→ ASSIGNED TASK
Collect from the data below each line with "систем".

Stored data entries
━━━━━━

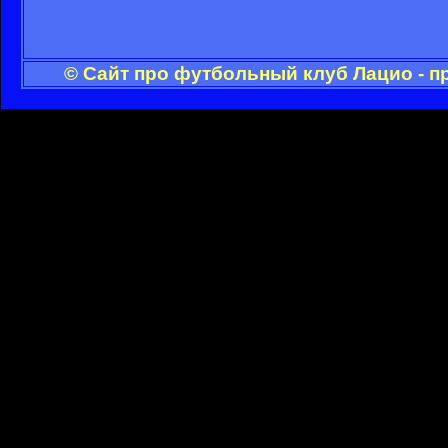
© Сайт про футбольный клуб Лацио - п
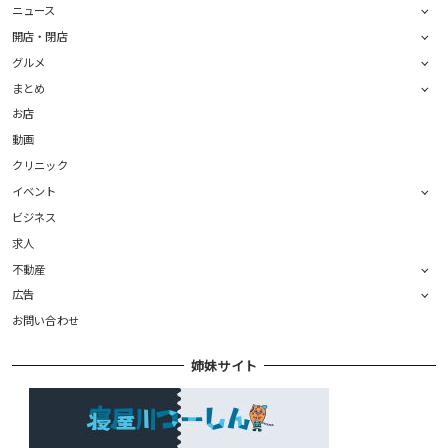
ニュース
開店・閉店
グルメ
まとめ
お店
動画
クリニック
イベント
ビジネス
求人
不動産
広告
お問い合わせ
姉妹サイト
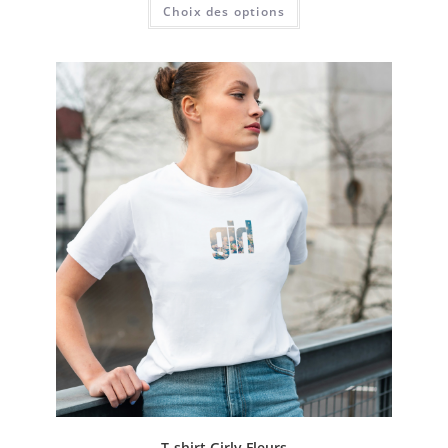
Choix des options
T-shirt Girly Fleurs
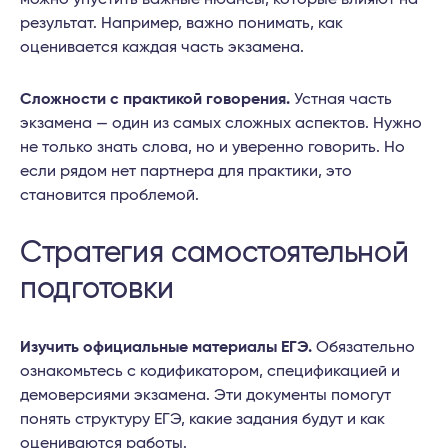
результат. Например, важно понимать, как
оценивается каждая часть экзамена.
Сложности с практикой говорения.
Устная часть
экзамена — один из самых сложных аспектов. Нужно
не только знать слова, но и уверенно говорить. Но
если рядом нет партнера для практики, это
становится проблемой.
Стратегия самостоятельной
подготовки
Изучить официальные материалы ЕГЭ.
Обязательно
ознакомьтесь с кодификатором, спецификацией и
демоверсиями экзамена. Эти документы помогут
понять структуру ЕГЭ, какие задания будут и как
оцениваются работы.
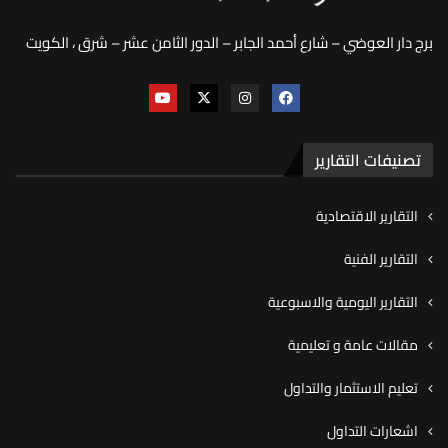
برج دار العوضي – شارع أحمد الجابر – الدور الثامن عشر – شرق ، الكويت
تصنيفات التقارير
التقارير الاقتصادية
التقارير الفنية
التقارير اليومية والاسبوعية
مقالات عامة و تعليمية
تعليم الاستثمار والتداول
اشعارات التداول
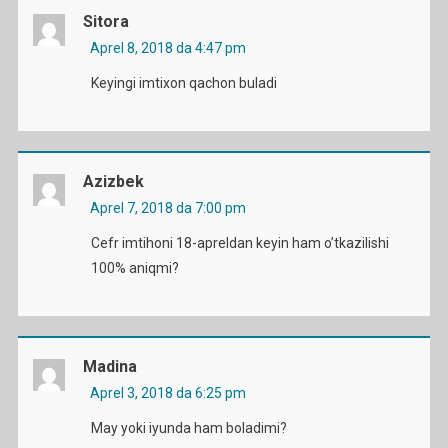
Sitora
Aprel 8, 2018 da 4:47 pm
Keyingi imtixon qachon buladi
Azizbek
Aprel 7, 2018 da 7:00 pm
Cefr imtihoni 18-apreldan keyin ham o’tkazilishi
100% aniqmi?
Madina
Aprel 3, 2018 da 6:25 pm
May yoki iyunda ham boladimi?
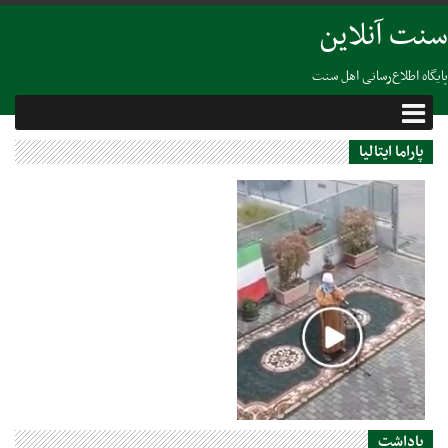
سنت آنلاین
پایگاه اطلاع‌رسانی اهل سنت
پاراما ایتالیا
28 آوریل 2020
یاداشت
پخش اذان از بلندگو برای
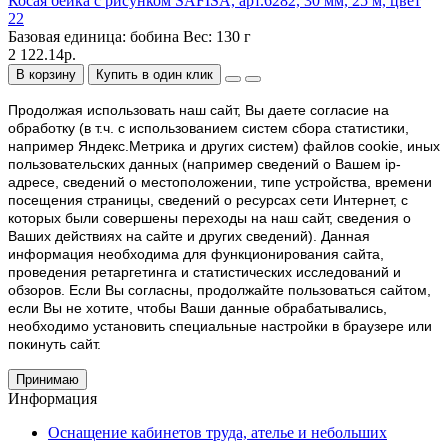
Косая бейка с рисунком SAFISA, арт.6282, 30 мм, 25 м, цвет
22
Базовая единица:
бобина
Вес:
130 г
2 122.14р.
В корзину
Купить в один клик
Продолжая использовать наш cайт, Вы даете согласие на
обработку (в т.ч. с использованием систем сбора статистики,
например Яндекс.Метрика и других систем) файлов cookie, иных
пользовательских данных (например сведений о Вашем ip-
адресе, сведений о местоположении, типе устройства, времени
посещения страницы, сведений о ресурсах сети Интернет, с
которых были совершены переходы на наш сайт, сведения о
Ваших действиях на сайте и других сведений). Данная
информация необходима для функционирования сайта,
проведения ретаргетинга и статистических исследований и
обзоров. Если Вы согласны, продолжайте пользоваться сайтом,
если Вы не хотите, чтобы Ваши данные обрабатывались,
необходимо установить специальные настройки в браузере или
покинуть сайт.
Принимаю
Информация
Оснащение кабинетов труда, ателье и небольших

━━━━━━

→ SOLUTION TO THE PROBLEM
обработку (в т.ч. с использованием систем сбора статистики,
например Яндекс.Метрика и других систем) файлов cookie, иных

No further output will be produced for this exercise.